The film’s arcade game Wreck-It Ralph looks like it came straight out of the early eighties. Hero’s Duty seems like an authentic first-person shooter in the vein of Halo and Call of DutySugar Rush is an obvious Mario Kart clone, and its J-pop theme, which plays over the film’s credits, is a hilarious nod to some of the stranger games to come out of Japan.

None of these games are real, but they feel real. I’m a jaded gamer who knows far more about the video game industry than any sane person should, and even can imagine these games existing in real life.

Wreck-It Ralph did its homework, and it shows. The film’s settings are vibrant, authentic, and completely believable.

To a lesser extent, Big Hero 6 did a phenomenal job of researching its setting. San Fransokyo is a mash-up of Tokyo and San Francisco, and both of its influences show. American architectures have little Japanese touches like pagoda roofs and anime billboards. California meets Kyoto as pink sakura trees line city streets. Maneki-neko (lucky cat figurines) wave their plastic paws in plain, Western-style windows.

I want to visit this place.
I want to visit this place.

Big Hero 6 fused separate cultures and made them click. That takes research.

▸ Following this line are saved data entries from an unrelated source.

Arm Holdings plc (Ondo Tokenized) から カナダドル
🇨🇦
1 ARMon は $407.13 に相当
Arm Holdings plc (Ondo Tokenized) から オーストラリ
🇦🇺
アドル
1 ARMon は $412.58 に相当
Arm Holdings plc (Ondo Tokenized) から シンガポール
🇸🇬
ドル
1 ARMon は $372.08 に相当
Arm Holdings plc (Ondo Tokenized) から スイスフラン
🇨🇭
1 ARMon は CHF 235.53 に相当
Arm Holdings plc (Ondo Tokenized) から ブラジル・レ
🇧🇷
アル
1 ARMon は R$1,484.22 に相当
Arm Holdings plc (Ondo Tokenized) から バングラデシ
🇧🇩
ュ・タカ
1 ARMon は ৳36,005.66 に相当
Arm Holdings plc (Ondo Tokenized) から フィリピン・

Look, I hate research. I know it’s a pain, but a setting can make or break a story. If a foundation is bad, the house will collapse; if a setting is bad, the story will fall apart. Research makes a setting seem real.

  1. Bad guys need reasons for being bad.

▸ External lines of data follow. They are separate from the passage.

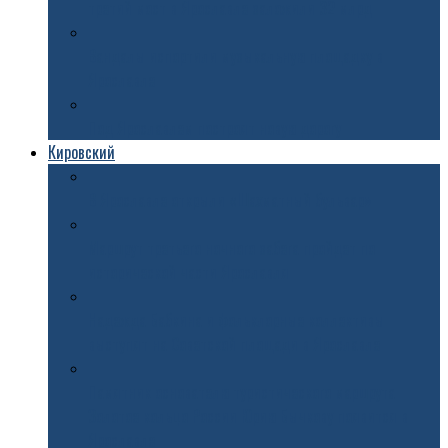
третий мост в Ярославле заложили 32 млрд
Вандалы испортили музыкальную площадку в
Ярославле
Под Ярославлем построят новую дорогу
Кировский
В Ярославле открыли «Шахматный бульвар»
Маршрут третьего ночного забега пройдет по
исторической части Ярославля
Надежда Бабкина и фольклорные коллективы
выступят на Советской площади в Ярославле
Памятник основателю туристического маршрута
Золотое кольцо России Юрию Бычкову появится в
Ярославле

Hans from Frozen is a terrible villain. (At any rate, that seems to be the consensus round these parts!) I wonder whether the makers of Frozen felt it needed a clear villain because, you know, all Disney movies have clear villains. (Lilo and Stitch, God bless it, is the exception.) Hans seems shoehorned into the movie: no foreshadowing, no flamboyant villain song, and no motivation beyond a vague hunger for power.

It’s a shame, because Wreck-It Ralph and Big Hero 6 make their villains believably evil. Driven by his lust for the spotlight, King Candy is desperate to reclaim his fame as a popular video game hero. The masked villain of Big Hero 6 chooses vengeance as a way to cope with loss—more on that later.

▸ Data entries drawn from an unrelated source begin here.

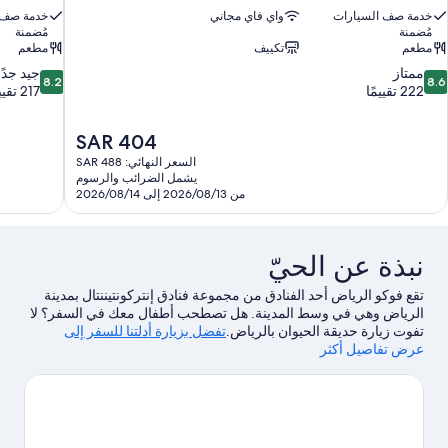
خدمة صف السيارات
واي فاي مجاني
خدمة صف 
مُضمنة
مُضمنة
مطعم
تكييف
مطعم
8.2
8.
ممتاز
جيد جدًا
8.2
8.6
ن
من
222 تقييمًا
217 تقييمًا
10،
10،
متاز،
جيد
السعر
SAR 404
22
جدًا،
الحالي
قييمًا
217
السعر النهائي: SAR 488
هو
يشمل الضرائب والرسوم
تقييمًا
SAR
من 2026/08/13 إلى 2026/08/14
404
نبذة عن الحيّ
تقع فوكو الرياض أحد الفنادق من مجموعة فنادق إنتركونتيننتال بمدينة
الرياض وهي في وسط المدينة. هل تصطحب أطفال معك في السفر؟ لا
تفوت زيارة حديقة الحيوان بالرياض.
تفضل بزيارة أدلتنا للسفر إلى
الرياض
عرض تفاصيل أكثر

In many ways, villains are just as important as protagonists. However bad they are, they deserve good characterization—or at the very least, a good reason for being bad.

  1. Not every love story needs to be a romance.

There are different kinds of love. C.S. Lewis named at least four: divine charity, affection, romantic love, and friendship. I must add a fifth: love of coffee. (By one of those five definitions, I am an extremely loving person.)

Each of Disney’s three latest animated films is a love story, but not in a wibbly-wobbly, mushy-gooshy way. Wreck-It Ralph is about friendship; Frozen is about brotherly love; Big Hero 6 is about both of these things.

After watching this tale of friendship, I was indeed “satisfied with my care.”
After watching this tale of friendship, I was indeed “satisfied with my care.”

When I recall older Disney films, I think of princesses, kisses, love songs, magic carpet rides, and other romantic fluff. Those movies are the same story over and over: the guy gets the girl—or occasionally, for variety, the girl gets the guy.

Wreck-It Ralph has a romance, but the courtship of Fix-It Felix and Sgt. Calhoun is incidental to the story. The spotlight is squarely on Ralph and his unlikely friendships with Felix and Vanellope von Schweetz. The film depicts Ralph’s journey from a misunderstood loner to a dear friend, and there’s no hint of romance in his search for love.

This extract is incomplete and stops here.